Irritierend auch, wie Wissenschaft wahrgenommen zu werden scheint. Praktisch kein Wort fiel über die Ergebnisse jahrzehntelanger Forschung in Deutschland und aller Welt, geschweige denn zu ihrem aktuellen Stand. Stattdessen vermittelte insbesondere Karliczek die Botschaft, es gebe einen grundsätzlichen Mangel an „evidenzbasiertem Wissen“. Deshalb würden, so die Ministerin, die „neuen Forschungsverbünde“ nun „vorgestellt“, mit denen „wir“ Disziplinen und Forschungsfelder enger miteinander vernetzen, Einzelstudien zusammenführen, Forschungsansätze und Methoden miteinander verknüpfen „werden“. Eine erstaunliche Aussage, selbst wenn man die ministeriellen Profilierungs- und Selbstrechtfertigungslogiken in Rechnung stellt. Denn wenn die angesprochenen Forschungseinrichtungen die Förderbedingungen nicht akzeptieren, sie sich nicht zusammentun und keine gemeinsamen Anträge erarbeiten, wenn sich kein Institut dazu bereit findet, ein Konzept für das sogenannte Metavorhaben zu erstellen und es auch zu stemmen, wird nichts, aber auch gar nichts, von all dem geschehen, was die Ministerin hier für ihr Haus in Anspruch und bereits als gegeben vorwegnahm. Verwechselte Karliczek die im ministeriellen Zugriff liegende Ressortforschung etwa mit der akademischen und außeruniversitären Forschung?

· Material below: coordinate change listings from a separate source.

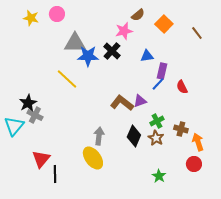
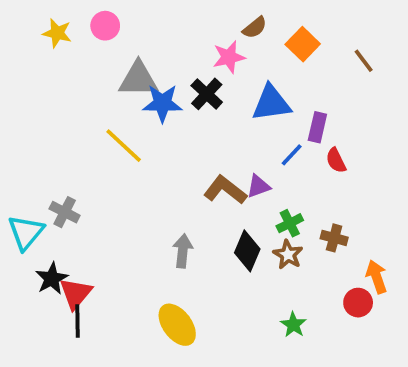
blue triangle: (147, 56) -> (271, 103), size x1.6
purple rectangle: (162, 71) -> (317, 127), moved
black star: (28, 103) -> (52, 279), moved
orange arrow: (198, 142) -> (377, 277), moved
yellow ellipse: (93, 158) -> (177, 325), moved
black line: (55, 174) -> (78, 321), moved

Auch der promovierte Jurist Klein offenbarte eine befremdliche Auffassung von der Natur und der Rolle der Wissenschaft. Er bedauerte, dass in der Antisemitismusforschung in „vielen Aspekten“ kein Konsens bestehe und verlieh seiner Freude Ausdruck, dass dem nun entgegengewirkt und die unterschiedlichen Erkenntnisse „zusammengebracht“ werden sollten. Eine erstaunliche Erwartungshaltung: Wissenschaft soll also eine Konsensveranstaltung sein, einmütige „Ergebnisse“ gelten als wünschenswert. Ein ähnlich gelagertes Verständnis von Antisemitismusforschung als Politikberatung spricht auch aus den Förderrichtlinien, die sogar für Projekte der Grundlagenforschung als „wünschenswert“ ausweisen, „politik- und praxisrelevante Handlungsempfehlungen“ zu liefern. Tut es wirklich Not, die unweigerlich in hohem Maße politischen Forschungsprojekte noch zusätzlich mit derartigen Anforderungen zu überfrachten? Überhaupt wäre zu fragen, inwiefern die neue Förderlinie in ihrer Anwendungsfixierung ablenkt von dem, was sich als politisches Umsetzungsdefizit bezeichnen ließe. Anders gesagt: Wir wissen längst genug über den ebenso beständigen wie sich stets wandelnden Antisemitismus, um gegen ihn vorzugehen – hierfür muss man nicht erst auf die Ergebnisse der avisierten Forschungsprojekte warten.

 

Bedeutung und Tragweite

Was nun mit diesem merkwürdigen Auftritt Karliczeks und Kleins anfangen? Freilich lässt sich beschwichtigend anmerken, dass diese Präsentation nicht überbewertet werden sollte. Auch politische Verantwortungsträger*innen sind schließlich fehlbar und selbst verunglückte Pressekonferenzen stellen sich meist als folgenlos heraus und sind in kürzester Zeit wieder vergessen – wenn sie überhaupt je Aufmerksamkeit erregten. Zumal, so kann weiter eingewendet werden, es ja letztlich auf das Forschungsprogramm selbst ankommt, oder vielmehr auf das, was die Wissenschaftler*innen daraus machen werden. Auf der anderen Seite: Sollte man die zwei höchstrangigen Repräsentant*innen der Bundesregierung für die Themen Forschung und Antisemitismus nicht ernst nehmen, wenn sie sich zum Kern ihres jeweiligen Zuständigkeitsbereichs äußern – noch dazu, wenn sie ihre Statements nicht unvorbereitet aus dem Ärmel schütteln, sondern vom Blatt ablesen? Sind nicht Fragen zu stellen, wie etwa diejenige, warum es ausgerechnet beim Thema Antisemitismus an Sensibilität, Sorgfalt und, ja, auch am entscheidenden Wissen fehlt? Oder ob es wirklich keine Auswirkungen auf die Forschung und ihre Ergebnisse hat, wenn die Wissenschaft von ihren Geldgebern als Dienstleistungsbetrieb begriffen wird?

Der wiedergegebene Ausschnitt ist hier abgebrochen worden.